● Work to be completed: Identify every line in the records below that contains the word "プログラミングスクール", and reproduce each one.

● Given entries:
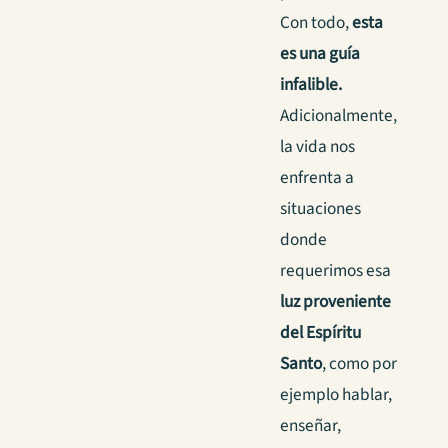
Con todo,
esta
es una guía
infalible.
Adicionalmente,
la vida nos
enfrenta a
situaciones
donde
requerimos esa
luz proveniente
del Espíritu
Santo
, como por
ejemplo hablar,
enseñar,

---

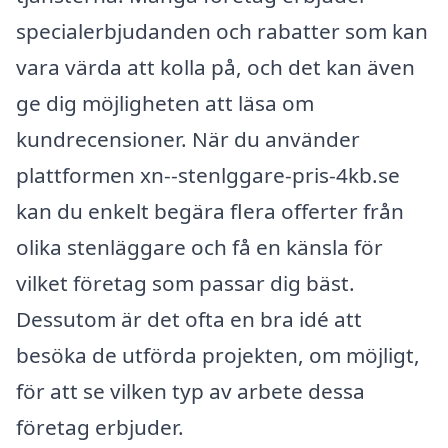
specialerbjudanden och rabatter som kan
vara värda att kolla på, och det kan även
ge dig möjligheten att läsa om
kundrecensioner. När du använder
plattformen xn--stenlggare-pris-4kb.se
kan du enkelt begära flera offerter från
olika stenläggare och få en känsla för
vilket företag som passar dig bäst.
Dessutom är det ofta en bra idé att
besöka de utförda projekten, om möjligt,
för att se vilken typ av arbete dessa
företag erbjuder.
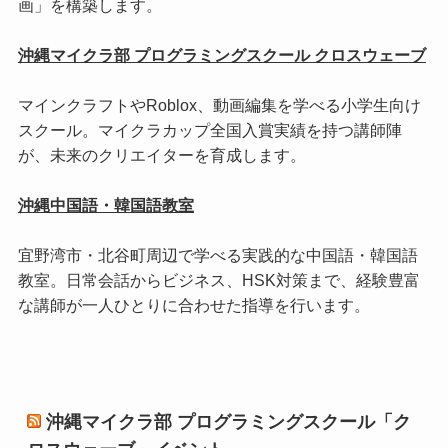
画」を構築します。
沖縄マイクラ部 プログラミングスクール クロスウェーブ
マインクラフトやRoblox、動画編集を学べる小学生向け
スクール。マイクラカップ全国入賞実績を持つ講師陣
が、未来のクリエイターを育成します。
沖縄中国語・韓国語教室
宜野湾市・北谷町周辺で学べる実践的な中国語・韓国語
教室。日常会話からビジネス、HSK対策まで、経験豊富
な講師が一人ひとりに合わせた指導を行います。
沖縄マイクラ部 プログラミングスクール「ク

● Task result:
沖縄マイクラ部 プログラミングスクール クロスウェーブ
沖縄マイクラ部 プログラミングスクール「ク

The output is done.